Task brief. In the data below, count how many lines contain "kiêng" and give that number by itself.

:: Supplied information

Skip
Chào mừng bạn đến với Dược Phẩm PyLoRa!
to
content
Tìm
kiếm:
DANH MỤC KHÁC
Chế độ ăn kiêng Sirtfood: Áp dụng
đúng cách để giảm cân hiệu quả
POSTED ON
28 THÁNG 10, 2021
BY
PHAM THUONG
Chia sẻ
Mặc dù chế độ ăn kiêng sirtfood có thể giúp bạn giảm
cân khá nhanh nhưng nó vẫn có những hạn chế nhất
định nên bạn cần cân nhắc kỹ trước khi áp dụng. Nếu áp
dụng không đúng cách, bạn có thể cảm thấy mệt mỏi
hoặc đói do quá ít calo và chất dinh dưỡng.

::::

Problem solution. 2